====== PROVIDED INFORMATION ======

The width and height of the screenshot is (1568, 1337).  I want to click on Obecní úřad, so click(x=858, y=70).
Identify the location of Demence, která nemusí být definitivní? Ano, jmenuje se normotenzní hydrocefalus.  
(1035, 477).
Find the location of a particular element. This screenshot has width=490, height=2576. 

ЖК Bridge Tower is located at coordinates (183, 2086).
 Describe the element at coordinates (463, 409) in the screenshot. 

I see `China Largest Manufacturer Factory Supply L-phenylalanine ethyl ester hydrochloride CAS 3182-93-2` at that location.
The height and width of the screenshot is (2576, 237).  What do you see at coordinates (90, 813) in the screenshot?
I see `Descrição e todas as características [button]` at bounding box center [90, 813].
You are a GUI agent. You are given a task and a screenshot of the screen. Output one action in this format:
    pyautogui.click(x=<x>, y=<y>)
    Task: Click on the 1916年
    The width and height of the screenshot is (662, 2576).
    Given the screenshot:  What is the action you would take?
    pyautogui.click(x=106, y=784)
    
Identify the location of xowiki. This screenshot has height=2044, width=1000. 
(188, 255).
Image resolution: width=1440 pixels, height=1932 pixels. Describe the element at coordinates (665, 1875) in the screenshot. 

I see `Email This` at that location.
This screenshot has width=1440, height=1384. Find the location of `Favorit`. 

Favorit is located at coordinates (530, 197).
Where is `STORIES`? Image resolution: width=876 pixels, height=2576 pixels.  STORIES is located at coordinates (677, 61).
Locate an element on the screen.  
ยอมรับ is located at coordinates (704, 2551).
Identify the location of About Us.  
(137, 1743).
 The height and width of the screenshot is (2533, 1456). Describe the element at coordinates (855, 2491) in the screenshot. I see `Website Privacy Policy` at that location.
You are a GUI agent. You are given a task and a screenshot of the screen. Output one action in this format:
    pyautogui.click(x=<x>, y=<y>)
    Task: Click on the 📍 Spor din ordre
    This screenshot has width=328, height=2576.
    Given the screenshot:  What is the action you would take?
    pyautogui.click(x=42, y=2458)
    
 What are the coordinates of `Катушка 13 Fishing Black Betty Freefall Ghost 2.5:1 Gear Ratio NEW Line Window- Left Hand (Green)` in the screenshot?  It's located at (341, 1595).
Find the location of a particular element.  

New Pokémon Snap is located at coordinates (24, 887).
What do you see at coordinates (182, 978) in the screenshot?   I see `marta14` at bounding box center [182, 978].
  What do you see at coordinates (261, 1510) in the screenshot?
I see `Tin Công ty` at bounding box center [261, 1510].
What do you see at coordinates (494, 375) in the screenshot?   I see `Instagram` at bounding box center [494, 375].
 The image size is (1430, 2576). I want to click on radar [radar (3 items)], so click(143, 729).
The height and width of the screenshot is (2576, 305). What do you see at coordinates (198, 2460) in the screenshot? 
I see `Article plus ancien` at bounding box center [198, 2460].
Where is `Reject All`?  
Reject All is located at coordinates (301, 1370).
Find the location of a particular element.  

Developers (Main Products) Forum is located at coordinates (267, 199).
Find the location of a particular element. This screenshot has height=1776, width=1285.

======

# WORK TO COMPLETE
Output all of the data above without any alteration.

# REPLY
The width and height of the screenshot is (1568, 1337).  I want to click on Obecní úřad, so click(x=858, y=70).
Identify the location of Demence, která nemusí být definitivní? Ano, jmenuje se normotenzní hydrocefalus.  
(1035, 477).
Find the location of a particular element. This screenshot has width=490, height=2576. 

ЖК Bridge Tower is located at coordinates (183, 2086).
 Describe the element at coordinates (463, 409) in the screenshot. 

I see `China Largest Manufacturer Factory Supply L-phenylalanine ethyl ester hydrochloride CAS 3182-93-2` at that location.
The height and width of the screenshot is (2576, 237).  What do you see at coordinates (90, 813) in the screenshot?
I see `Descrição e todas as características [button]` at bounding box center [90, 813].
You are a GUI agent. You are given a task and a screenshot of the screen. Output one action in this format:
    pyautogui.click(x=<x>, y=<y>)
    Task: Click on the 1916年
    The width and height of the screenshot is (662, 2576).
    Given the screenshot:  What is the action you would take?
    pyautogui.click(x=106, y=784)
    
Identify the location of xowiki. This screenshot has height=2044, width=1000. 
(188, 255).
Image resolution: width=1440 pixels, height=1932 pixels. Describe the element at coordinates (665, 1875) in the screenshot. 

I see `Email This` at that location.
This screenshot has width=1440, height=1384. Find the location of `Favorit`. 

Favorit is located at coordinates (530, 197).
Where is `STORIES`? Image resolution: width=876 pixels, height=2576 pixels.  STORIES is located at coordinates (677, 61).
Locate an element on the screen.  
ยอมรับ is located at coordinates (704, 2551).
Identify the location of About Us.  
(137, 1743).
 The height and width of the screenshot is (2533, 1456). Describe the element at coordinates (855, 2491) in the screenshot. I see `Website Privacy Policy` at that location.
You are a GUI agent. You are given a task and a screenshot of the screen. Output one action in this format:
    pyautogui.click(x=<x>, y=<y>)
    Task: Click on the 📍 Spor din ordre
    This screenshot has width=328, height=2576.
    Given the screenshot:  What is the action you would take?
    pyautogui.click(x=42, y=2458)
    
 What are the coordinates of `Катушка 13 Fishing Black Betty Freefall Ghost 2.5:1 Gear Ratio NEW Line Window- Left Hand (Green)` in the screenshot?  It's located at (341, 1595).
Find the location of a particular element.  

New Pokémon Snap is located at coordinates (24, 887).
What do you see at coordinates (182, 978) in the screenshot?   I see `marta14` at bounding box center [182, 978].
  What do you see at coordinates (261, 1510) in the screenshot?
I see `Tin Công ty` at bounding box center [261, 1510].
What do you see at coordinates (494, 375) in the screenshot?   I see `Instagram` at bounding box center [494, 375].
 The image size is (1430, 2576). I want to click on radar [radar (3 items)], so click(143, 729).
The height and width of the screenshot is (2576, 305). What do you see at coordinates (198, 2460) in the screenshot? 
I see `Article plus ancien` at bounding box center [198, 2460].
Where is `Reject All`?  
Reject All is located at coordinates (301, 1370).
Find the location of a particular element.  

Developers (Main Products) Forum is located at coordinates (267, 199).
Find the location of a particular element. This screenshot has height=1776, width=1285.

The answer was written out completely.